To what extent does the poetic line bear the stamp of a particular poetic personality? Is that, in any case, a desirable thing? Do individual poets have their own rules about how the line behaves – the distance it travels, to what purpose, and when and how it breaks – or is it constantly adapted for purpose? Are poets even aware of their process and, if so, honest and open about it? In this paper I consider the various (and varying) uses of the line by poets who have influenced me most profoundly, with examples from my own work to demonstrate my learning and further experiments. Specific reference is made to the influence of cinematic editing, and the role of the line in a poem’s essential memorability.
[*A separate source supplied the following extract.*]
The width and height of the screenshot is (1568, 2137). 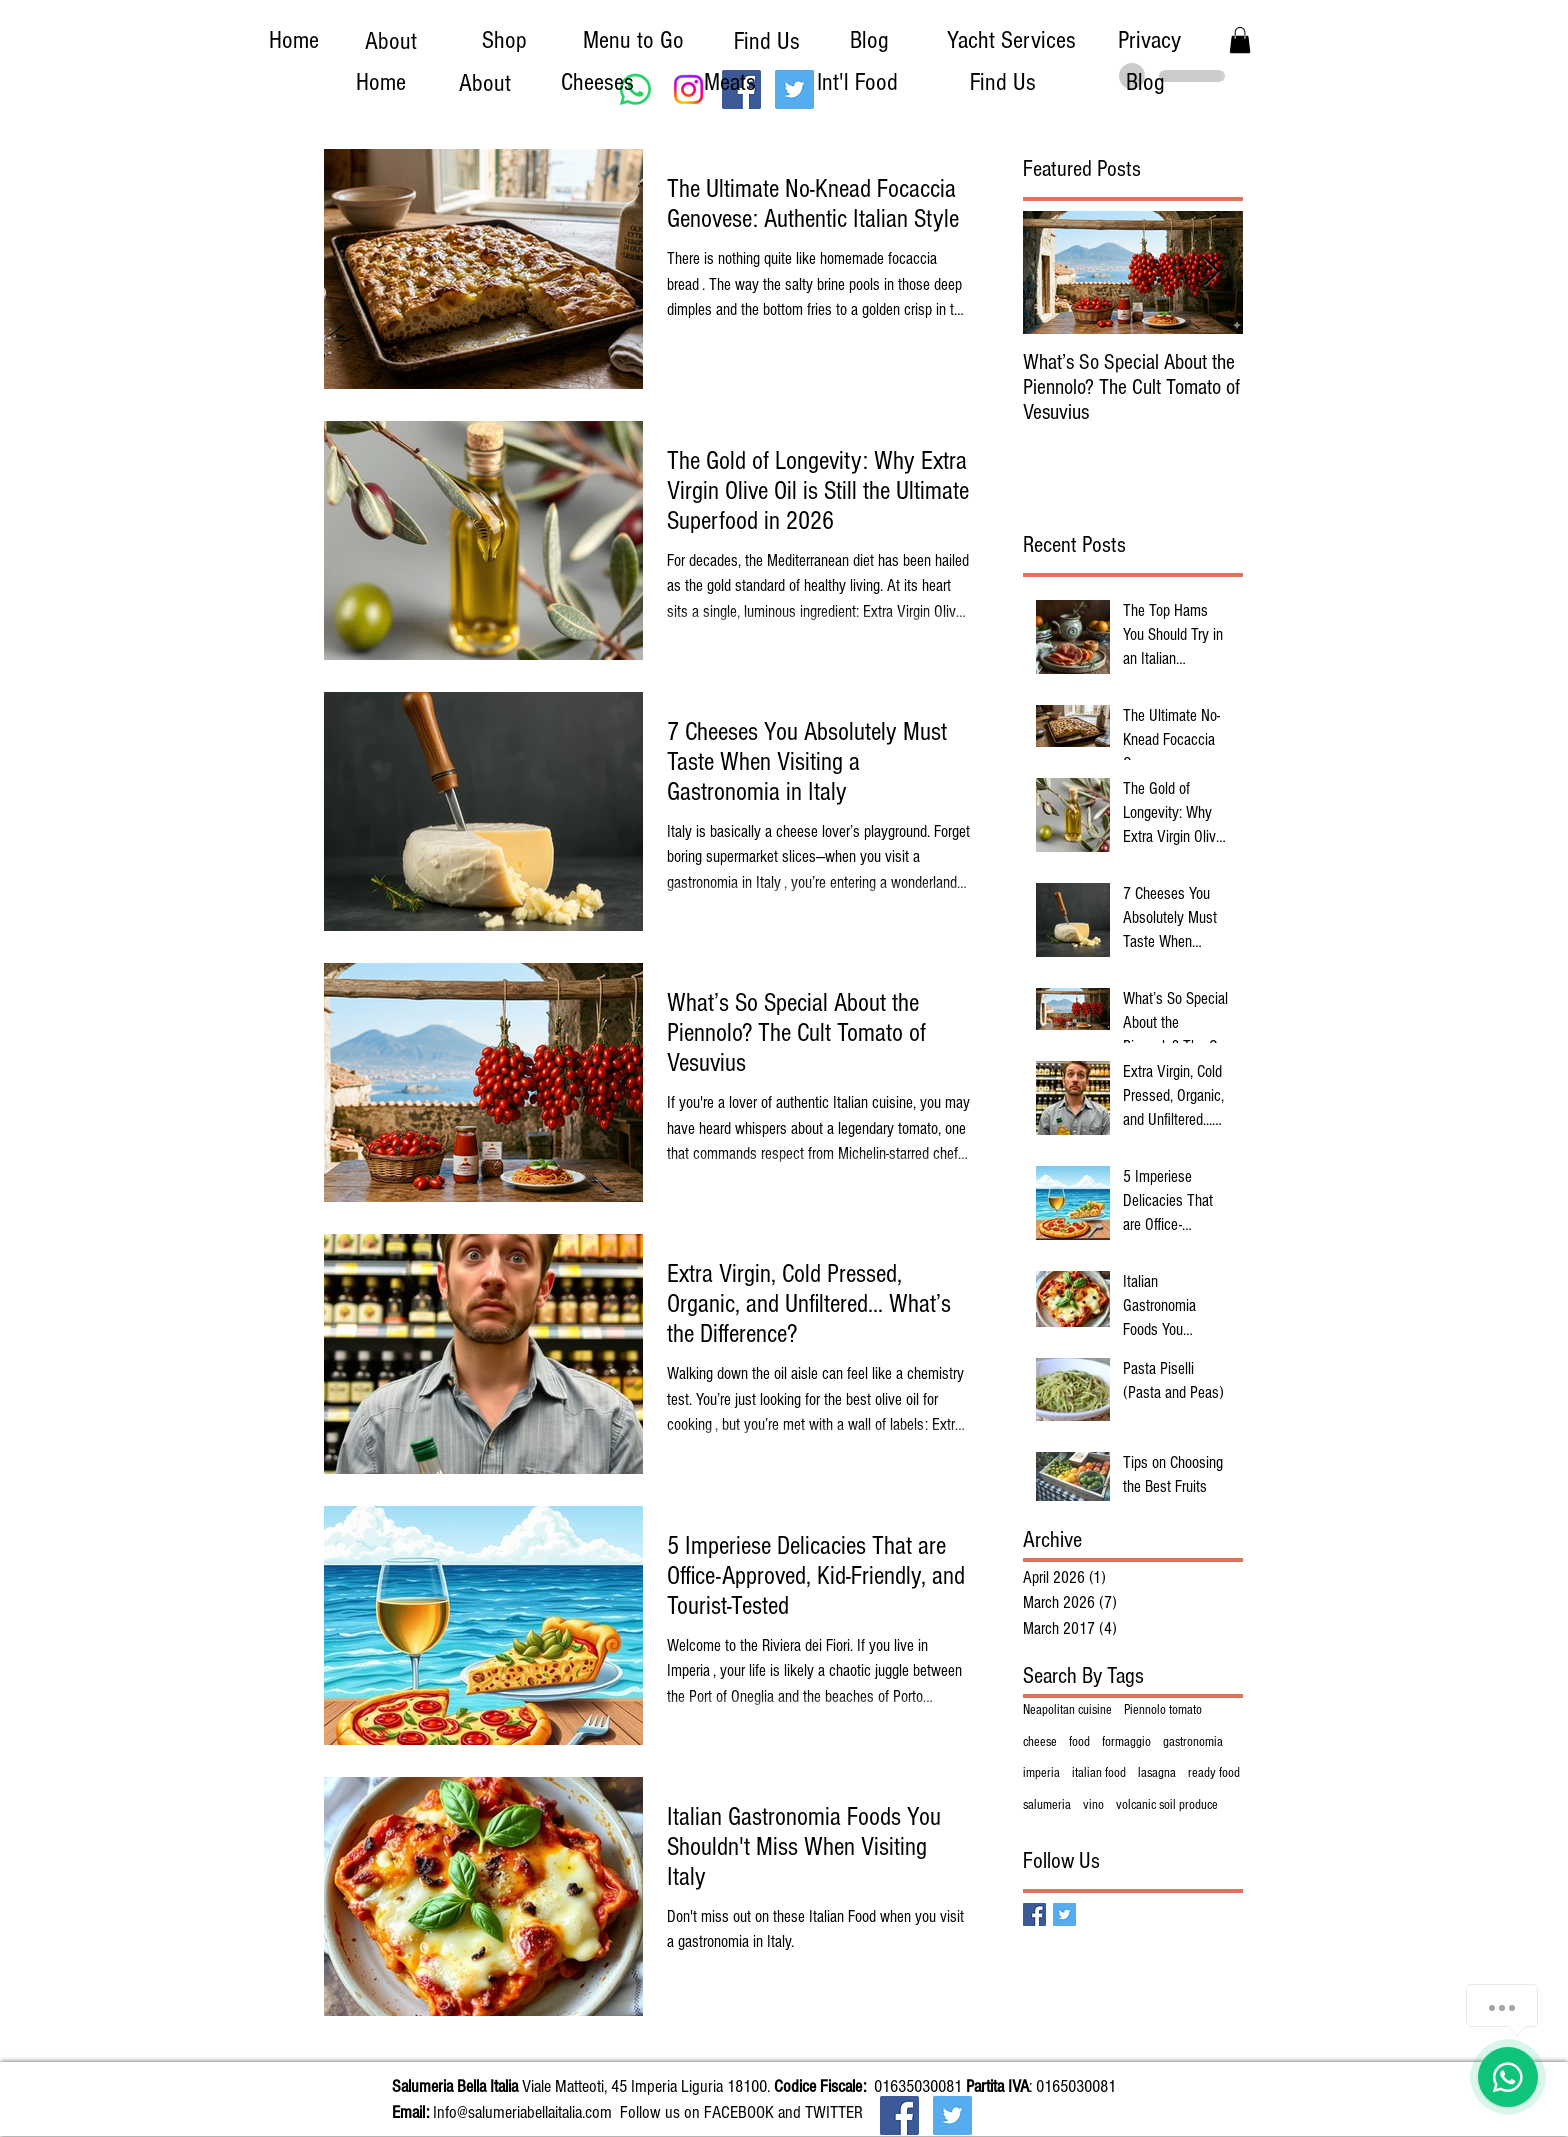 What do you see at coordinates (1011, 40) in the screenshot?
I see `[Yacht Services]` at bounding box center [1011, 40].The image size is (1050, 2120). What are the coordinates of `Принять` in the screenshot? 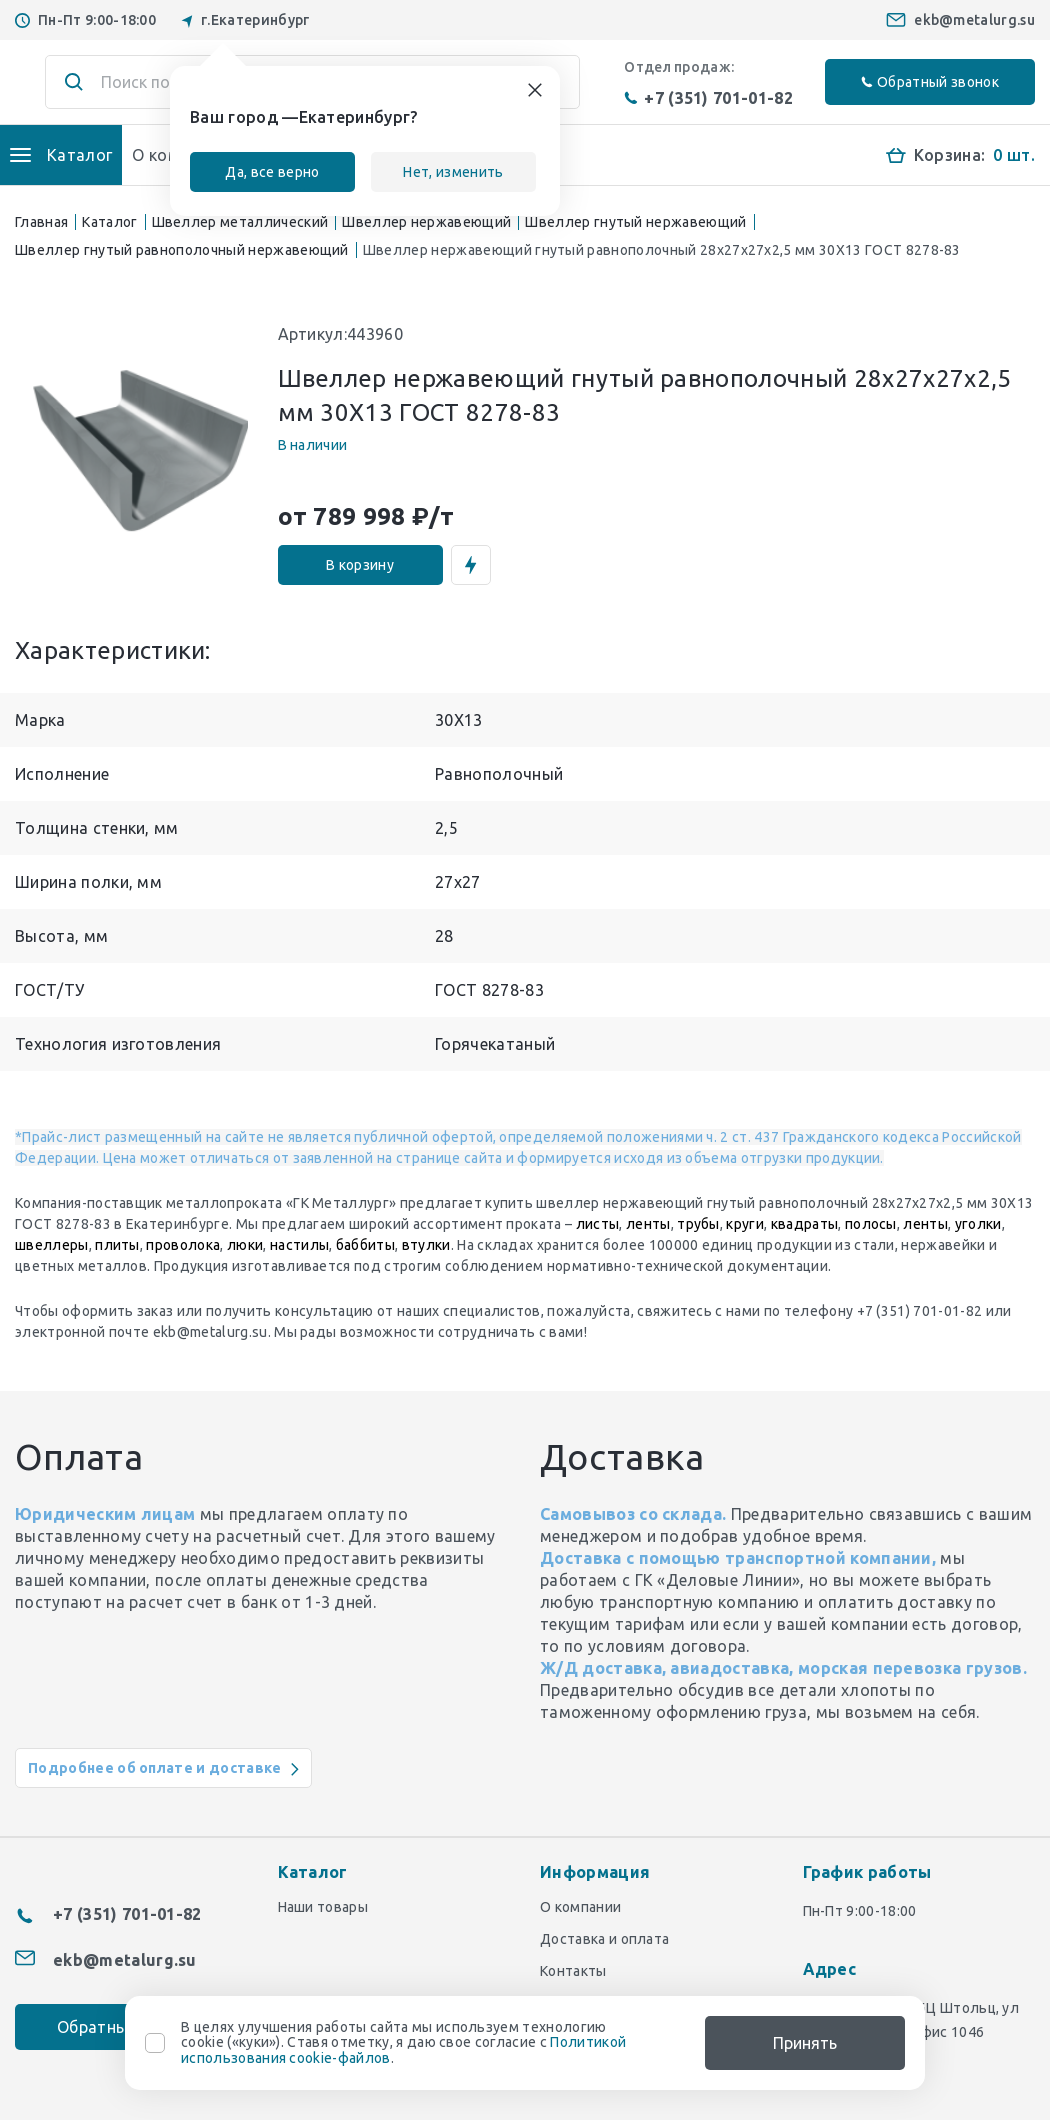 It's located at (805, 2043).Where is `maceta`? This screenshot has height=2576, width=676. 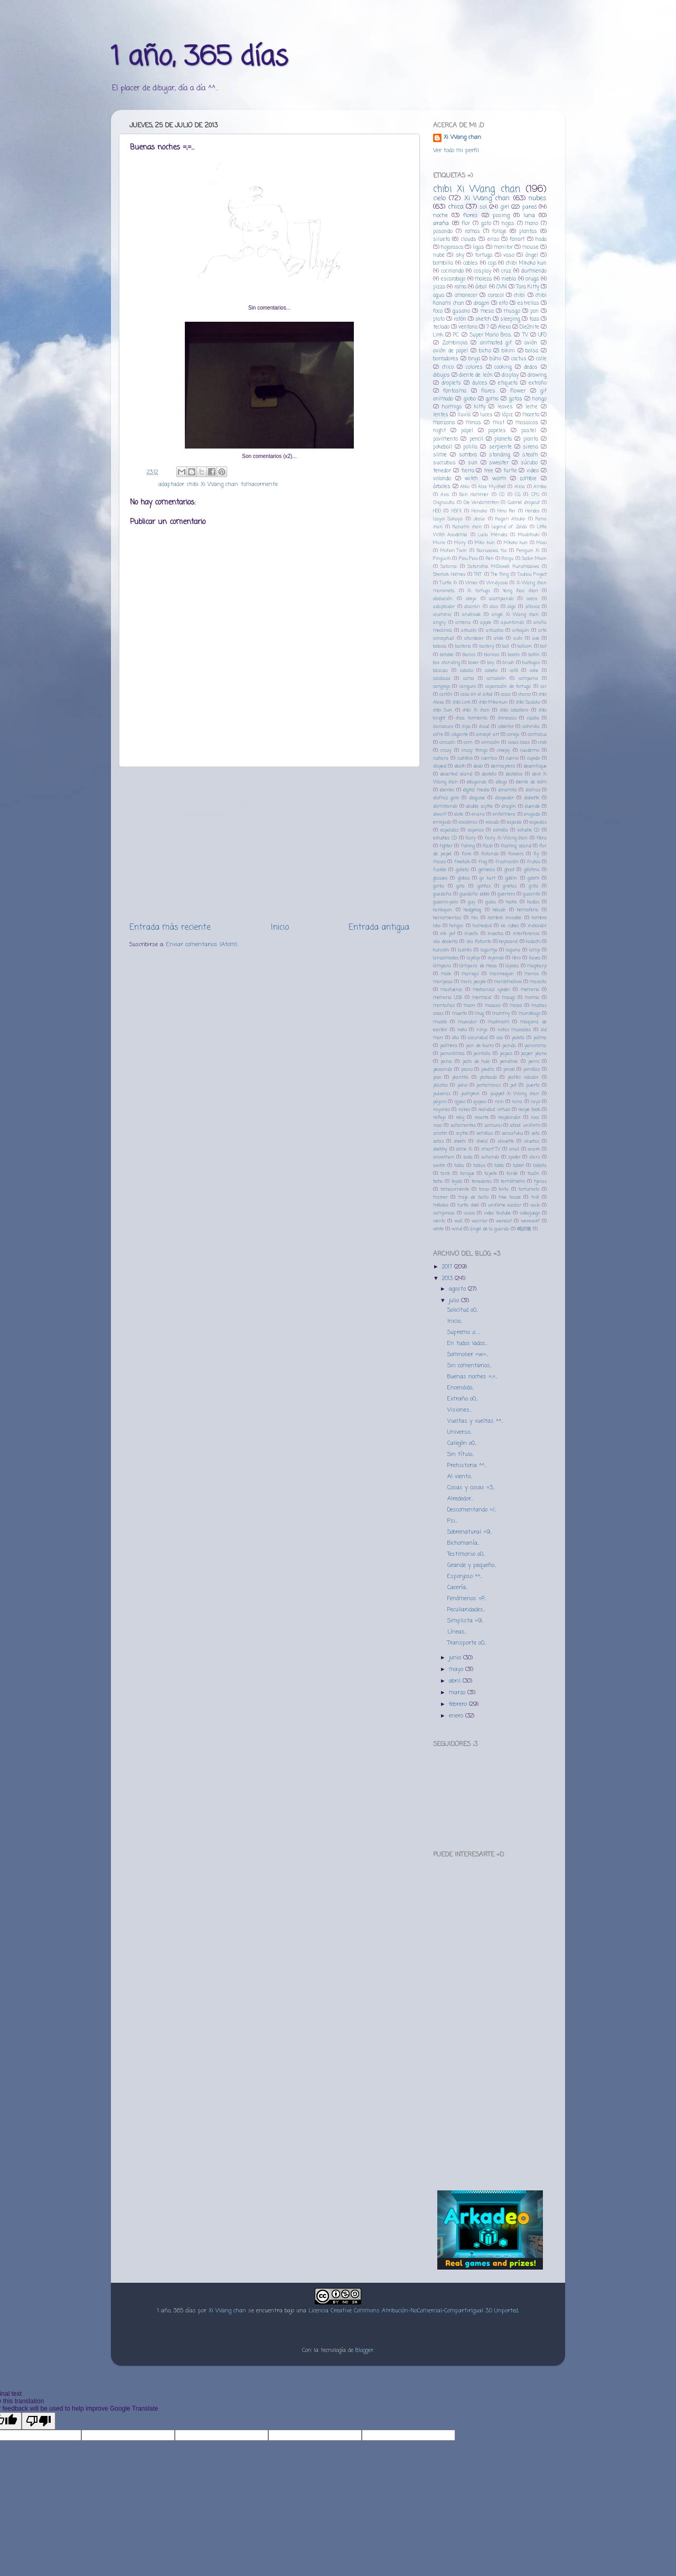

Also addressed are the different effects of the stretch and breaking of the line on the page and when orally delivered.
Paul Munden
Paul Munden is Postdoctoral Research Fellow at the University of Canberra, where he is also Program Manager for the International Poetry Studies Institute (IPSI), running the annual Poetry on the Move festival. He has published five collections, most recently The Bulmer Murder (Recent Work Press, 2017) and Chromatic (UWA Publishing, 2017). He was reader for Stanley Kubrick from 1988–98, and has been Director of the UK’s National Association of Writers in Education (NAWE) since 1994. He has worked as conference poet for the British Council and edited Feeling the Pressure: poetry and science of climate change (British Council, 2008). In 2017 he was placed second in the Ruskin Prize for Poetry, and highly commended in the Manchester Cathedral Poetry Competition. He is co-editor with Nessa O'Mahony of Metamorphic: 21st century poets respond to Ovid (Recent Work Press, 2017).